> [EXERCISE OBJECTIVE]: Print every record exactly, omitting all pictures.

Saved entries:

☆ ☆ ☆

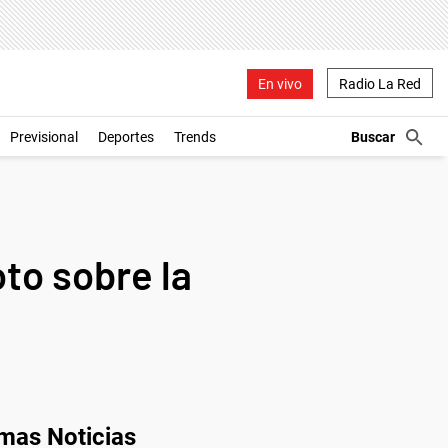
En vivo
Radio La Red
Previsional
Deportes
Trends
to sobre la
imas Noticias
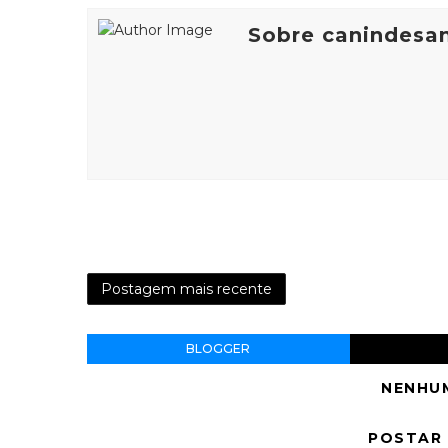
Sobre canindesa
Postagem mais recente
BLOGGER
NENHU
POSTAR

☆ ☆ ☆

> [RESULT OF THIS TASK]:
En vivo
Radio La Red
Previsional
Deportes
Trends
to sobre la
imas Noticias
Sobre canindesa
Postagem mais recente
BLOGGER
NENHU
POSTAR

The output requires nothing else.